Home > Economic Updates > MONTHLY ECONOMIC UPDATE - OCTOBER 2018



As at October 25, 2018

Read the full Monthly Economic Update for October 2018


  • Three key international institutions downgrade Sri Lanka’s growth forecasts for 2018
  • LKR continued to be under pressure against the USD; 1.7% depreciation so far in October 2018 breaching the 170 per US dollar mark.
  • Global growth for 2018 and 2019 expected to remain at 2017 level (3.7%) as per latest IMF forecasts


Sri Lankan Economy

ADB, IMF and WB Downgraded Sri Lanka’s Growth Forecasts: ADB has downgraded Sri Lanka’s growth forecast to 3.8% in 2018 owing to weak domestic demand, investment and exports. Meanwhile, the IMF downgraded Sri Lanka’s growth forecast to 3.7% in 2018 due to tight monetary and fiscal conditions, drought and floods. The World Bank expects Sri Lankan economy to grow 3.9% in 2018 which is a 0.5% reduction from their previous forecast made in June 2018.

Currency continues to Weaken despite Import Restrictions: The CBSL in mid-October took further action to reduce non-essential consumer imports by directing authorized dealers not to provide foreign exchange for the importation of certain items under advance payment terms. This comes after the CBSL put 100% cash margin requirement on selected import items as well. Despite this, the LKR has been under pressure owing to dollar demand and outflows from the government securities market. The receipt of the USD 1 billion syndicated loan from China Development Bank is expected to ease the pressure on the currency while boosting reserves which fell sharply in September.
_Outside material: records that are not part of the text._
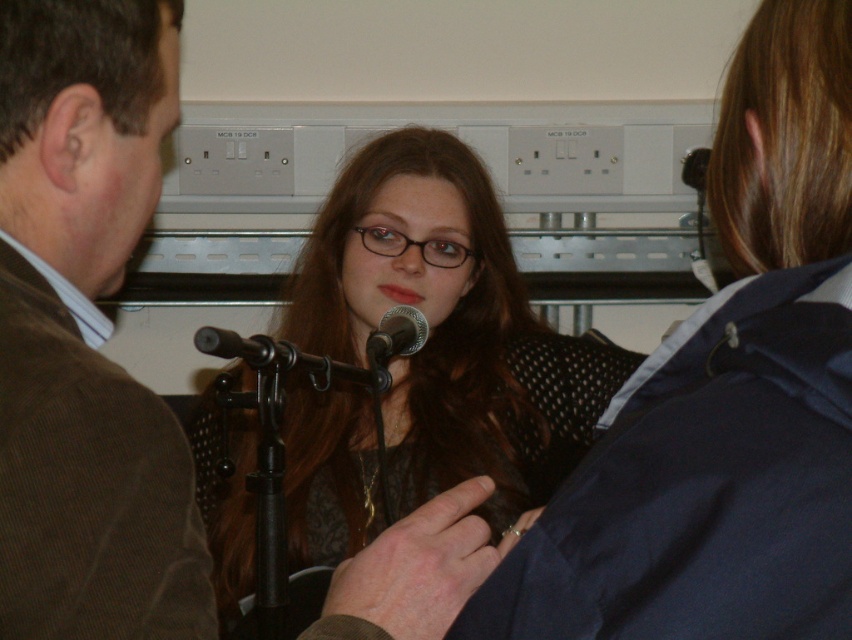 Question: Among these objects, which one is farthest from the camera?

Choices:
 (A) brown corduroy jacket at left
 (B) matte black microphone at center
 (C) metallic silver microphone at center
 (D) black metallic microphone at center

Answer: (C)

Question: Which of the following is the farthest from the observer?

Choices:
 (A) black metallic microphone at center
 (B) brown corduroy jacket at left

Answer: (A)

Question: Does brown corduroy jacket at left have a smaller size compared to metallic silver microphone at center?

Choices:
 (A) no
 (B) yes

Answer: (A)

Question: Which of the following is the closest to the observer?

Choices:
 (A) matte black microphone at center
 (B) black metallic microphone at center

Answer: (A)

Question: Is brown corduroy jacket at left positioned behind metallic silver microphone at center?

Choices:
 (A) no
 (B) yes

Answer: (A)

Question: Does brown corduroy jacket at left come in front of matte black microphone at center?

Choices:
 (A) no
 (B) yes

Answer: (B) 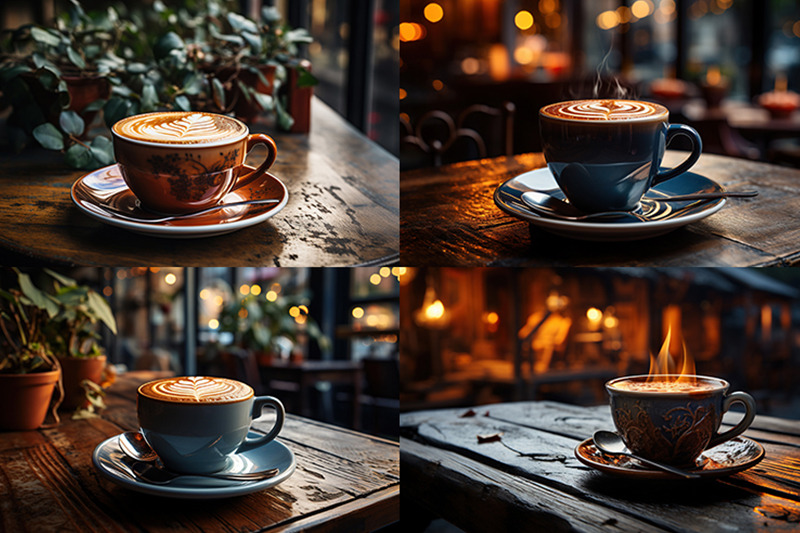 Find the location of a particular element. spoons is located at coordinates (610, 446), (141, 450), (152, 471), (137, 213), (553, 201). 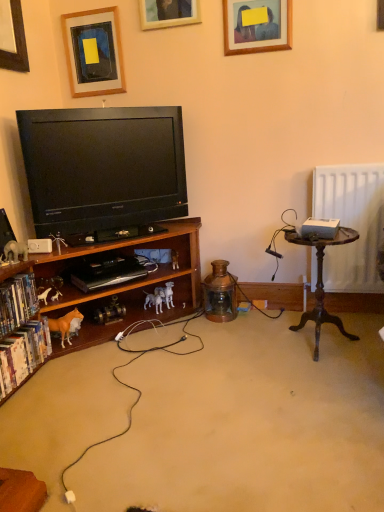 At what (x,y) coordinates should I click in order to perform the action: click on free space between wooden vintage table at right and copper glass lantern at center, acting as the 4th toy starting from the left. Please return your answer as a coordinate pair (x, y). Looking at the image, I should click on (260, 330).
CBSL Policy Interest Rates Remain Unchanged, Market Rates Rise: The Monetary Board of the Central Bank of Sri Lanka (CBSL) decided to maintain policy interest rates at their current levels, at its early October meeting citing a current tightening bias with higher real interest rates relative to peers in the emerging markets. However, market rates have adjusted higher pricing in a potential rate hike at this meeting and from the impact of consistent stream of foreign holdings outflows. The 12-month Treasury bill in the primary market has seen a rise of 1.39% in the period from 12th September 2018 to 17th October 2018.
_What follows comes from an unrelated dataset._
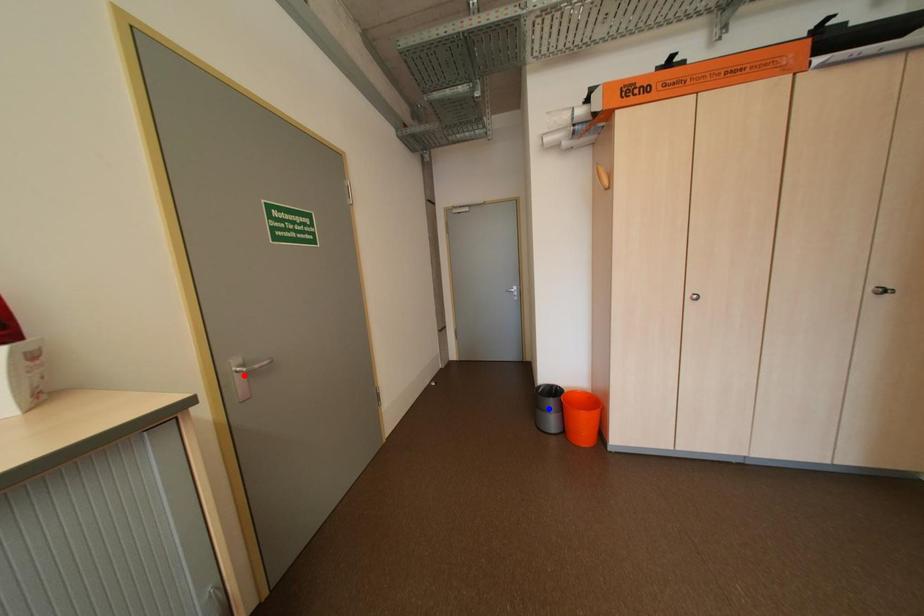 Question: Which of the two points in the image is closer to the camera?

Choices:
 (A) Blue point is closer.
 (B) Red point is closer.

Answer: (B)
External Sector Recorded a Moderate Performance in July: The trade deficit continued to widen with higher import expenditure despite export earnings surpassing USD 1 billion for a second consecutive month. Earnings from tourism recorded a modest growth while workers’ remittances declined marginally. However, the overall Balance of Payment (BoP) remained at a surplus of USD 554Mn owing to FDI inflows, issue of sovereign bonds and IMF-EFF receipts.

FDI Inflows Rise on the Back of Hambantota Port Investment Inflows: FDI inflows in the first half of 2018 rose 137% to USD 1,428Mn with USD 681Mn recorded as Investment inflows for the Hambantota Port. There was a notable increase in inflows to the Infrastructure sector while 55% of the FDI inflows in the first half of 2018 was received from China.


Global Economy

Global Growth for 2018 and 2019 is projected to Remain Steady at its 2017 Level: The October update of the World Economic Outlook of the IMF projected that global growth for 2018 and 2019 will be remain steady at its 2017 level (3.7%),

Emerging and Developing Asia (EMDA) - Growth to Remain Strong: WEO October Update forecasted 6.5% growth for EMDA in 2018 which is the same as the WEO July Update.

Developing Asia to Grow by 6% in 2018- ADB: ADB projected that the Developing Asia’s GDP is expected grow by 6% in 2018 and 5.8% in 2019. ADB’s previous growth projections for 2018 remain unchanged while growth forecast for 2019 was trimmed by 0.1 percentage points.

Fed Hiked Rates for the Third Time in 2018: The Federal Reserve raised its target range for the Federal Funds rate by 0.25% to 2.25% in September 2018. The Federal Open Market Committee (FOMC) projects one more hike for 2018.

Global Oil Prices Continue to Pick Up:  The OPEC Reference Basket increased sharply in September by 7%, to average USD 77.18 per barrel, the highest since October 2014. Crude oil futures prices also increased during September, mainly due to geo-political tensions, growing concerns over a shortage in global oil supply and low US oil inventories.